The problem with crane and lifting operations is that for the huge majority of times they are in the news, it is due to some sort of accident or mishap. But the truth is that crane operations in the United Kingdom have a superb safety record, so it is a rare even that something goes wrong. And that’s what makes it newsworthy.

crane safety

The Cabinet Office collapse, which is almost certainly being investigated by the Health and Safety Executive, was the result of virtually unprecedented high winds hitting central London, and we’re pretty certain no amount of preparation an battening down would have prevented it. The news headline that the crane industry should be taking from this incident is that there were hundreds of other crane structures in the path of this major storm, all of which survived the impact.

Another high-profile case that grabbed the headlines for several days was the January 2013 Vauxhall accident, in which a helicopter collided with a crane on top of a large building under construction on the south Bank of the Thames in London. This accident claimed two lives – the pilot of the aircraft and an unfortunate passer-by on the ground. But could it have been avoided?

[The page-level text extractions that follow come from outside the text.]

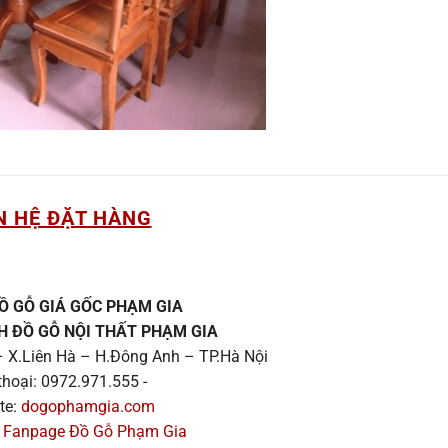
N HỆ ĐẶT HÀNG
Ồ GỖ GIÁ GỐC PHẠM GIA
H ĐỒ GỖ NỘI THẤT PHẠM GIA
 X.Liên Hà – H.Đông Anh – TP.Hà Nội
thoại: 0972.971.555 -
te:
dogophamgia.com
:
Fanpage Đồ Gỗ Phạm Gia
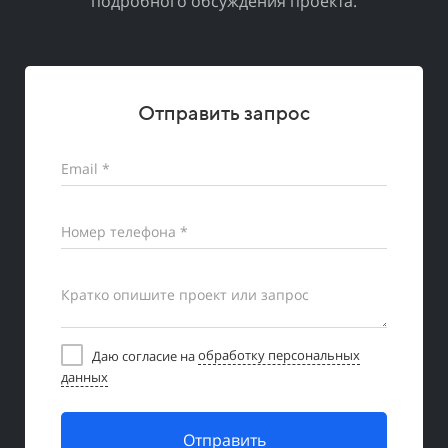
подробного обсуждения проекта.
Отправить запрос
Email *
Номер телефона *
Кратко опишите проект или запрос
Даю согласие на
обработку персональных
данных
Отправить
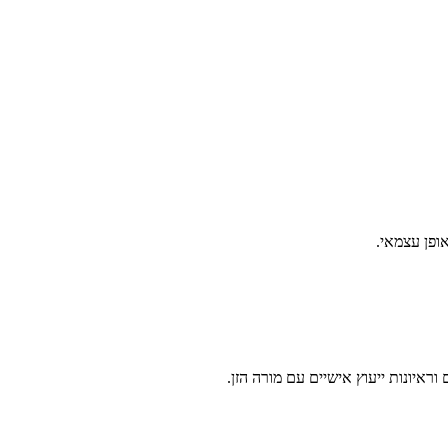
ופן עצמאי.
איונות ייעוץ אישיים עם מורה הזן.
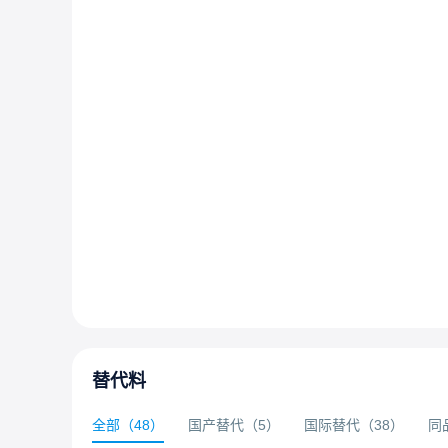
替代料
全部
（
48
）
国产替代
（
5
）
国际替代
（
38
）
同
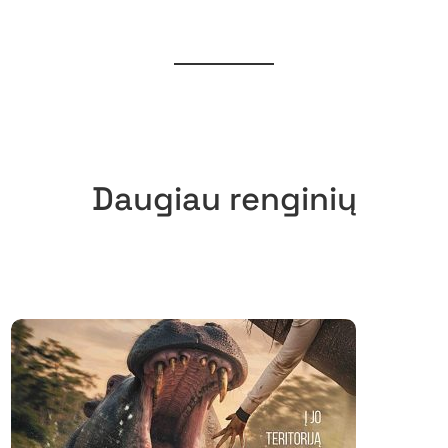
Daugiau renginių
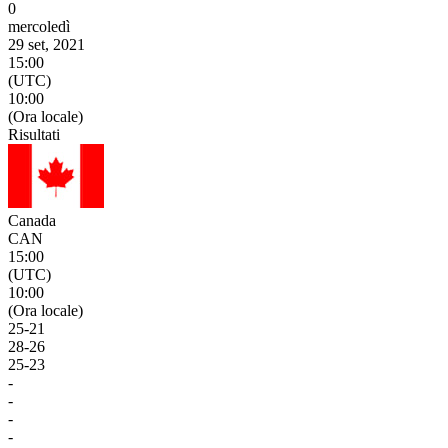
0
mercoledì
29 set, 2021
15:00
(UTC)
10:00
(Ora locale)
Risultati
Canada
CAN
15:00
(UTC)
10:00
(Ora locale)
25
-
21
28
-
26
25
-
23
-
-
-
-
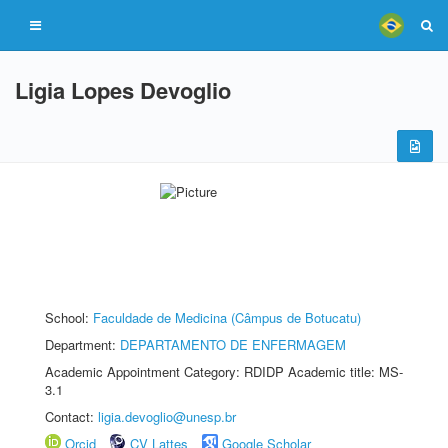
Ligia Lopes Devoglio
School:
Faculdade de Medicina (Câmpus de Botucatu)
Department:
DEPARTAMENTO DE ENFERMAGEM
Academic Appointment Category: RDIDP Academic title: MS-
3.1
Contact:
ligia.devoglio@unesp.br
Orcid
CV Lattes
Google Scholar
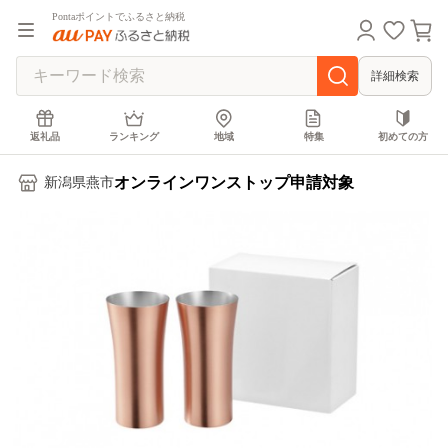
Pontaポイントでふるさと納税
詳細検索
返礼品
ランキング
地域
特集
初めての方
オンラインワンストップ申請対象
新潟県燕市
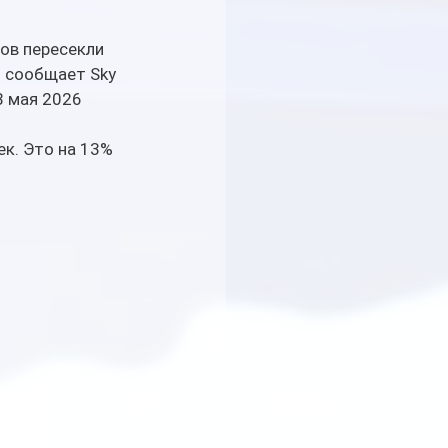
ов пересекли 
 сообщает Sky 
 мая 2026 
к. Это на 13% 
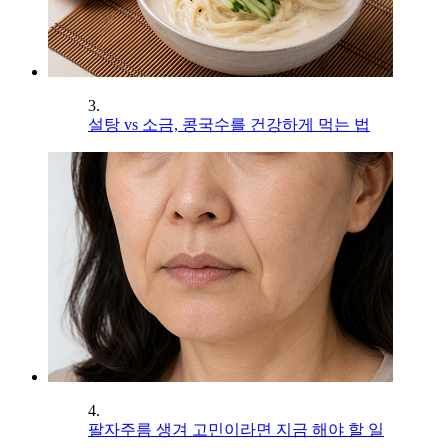
3.
설탕 vs 소금, 콩국수를 건강하게 먹는 법
4.
팔자주름 생겨 고민이라면 지금 해야 할 일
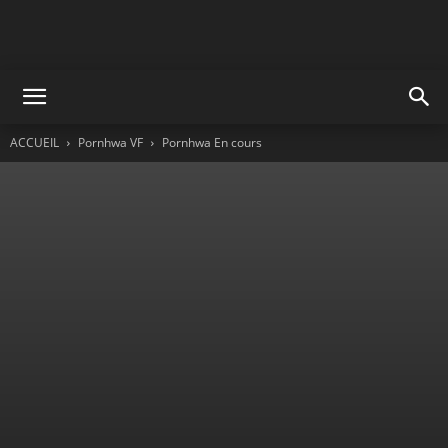
ACCUEIL
Pornhwa VF
Pornhwa En cours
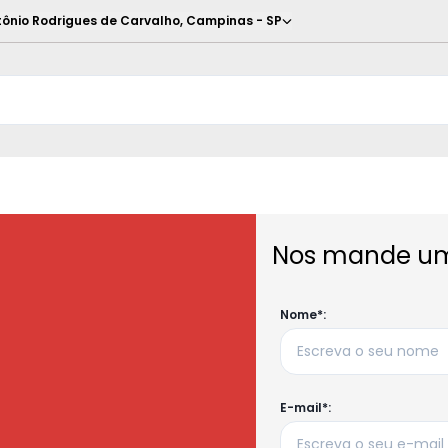
ônio Rodrigues de Carvalho
,
Campinas
-
SP
Nos mande u
Nome*:
E-mail*:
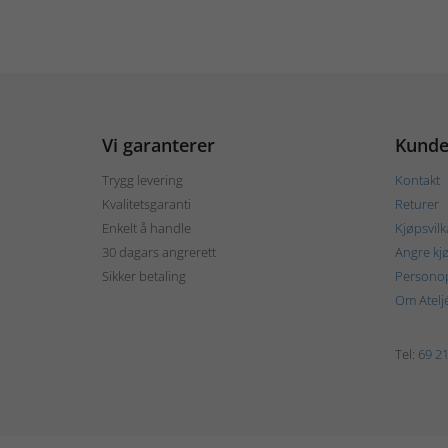
Vi garanterer
Kunde
Trygg levering
Kontakt
Kvalitetsgaranti
Returer
Enkelt å handle
Kjøpsvilk
30 dagars angrerett
Angre kj
Sikker betaling
Personop
Om Atelj
Tel:
69 21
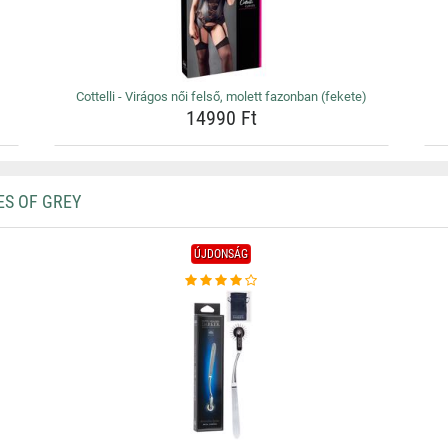
Cottelli - Virágos női felső, molett fazonban (fekete)
14990 Ft
ES OF GREY
ÚJDONSÁG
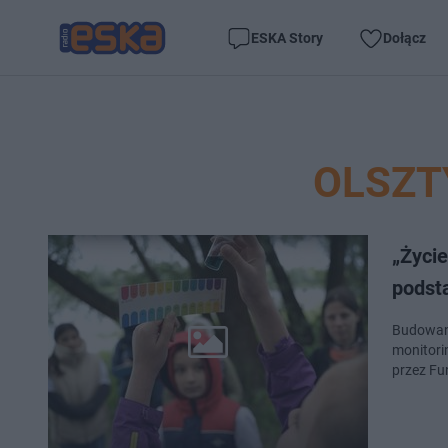
ESKA Story
Dołącz
OLSZT
„Życi
pods
Budowani
monitori
przez Fu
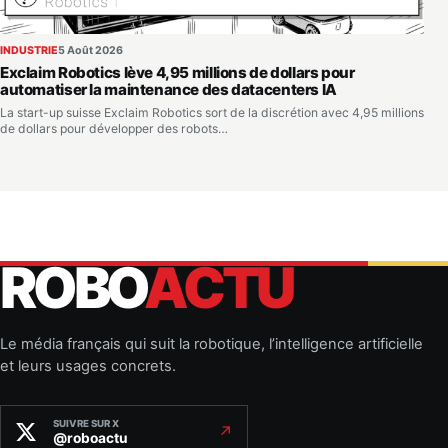
INDUSTRIE
5 Août 2026
Exclaim Robotics lève 4,95 millions de dollars pour
automatiser la maintenance des datacenters IA
La start-up suisse Exclaim Robotics sort de la discrétion avec 4,95 millions
de dollars pour développer des robots…
ROBO
ACTU
Le média français qui suit la robotique, l’intelligence artificielle
et leurs usages concrets.
SUIVRE SUR X
↗
@roboactu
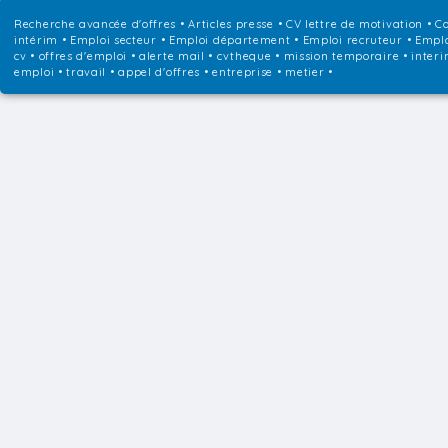
Recherche avancée d'offres
•
Articles presse
•
CV lettre de motivation
•
Co
intérim
•
Emploi secteur
•
Emploi département
•
Emploi recruteur
•
Emplo
cv • offres d'emploi • alerte mail • cvtheque • mission temporaire • interi
emploi • travail • appel d'offres • entreprise • metier •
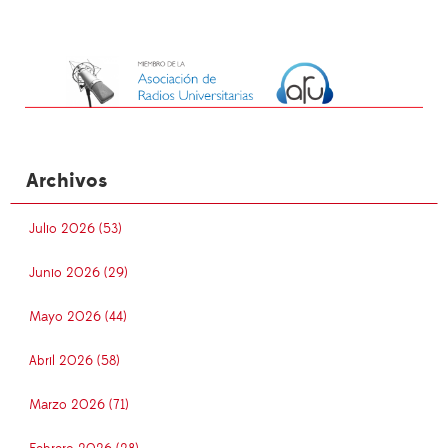
Archivos
Julio 2026 (53)
Junio 2026 (29)
Mayo 2026 (44)
Abril 2026 (58)
Marzo 2026 (71)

Much has been made of the fact that the accident happened in thick fog, and that the crane itself was not illuminated by warning lamps. However, a closer look at the situation, while the crane did have a requirement for lights, they were only needed for night. The crane was being operated exactly as per its licence, and the building developers could at no way be found at fault. Sadly, this appears to be a tragic accident that nobody could have foreseen.

The HSE has stringent rules for crane safety, meaning that all operations must be properly planned “by a competent person; appropriately supervised; and carried out in a safe manner.”

They say that in the last 12 years, there have been 61 accidents with tower cranes with nine fatalities. These figures, while showing the dangerous nature of the work involved show that safety is taken seriously in the industry which strives to ensure that incidents are kept to a minimum and all risks are taken into account.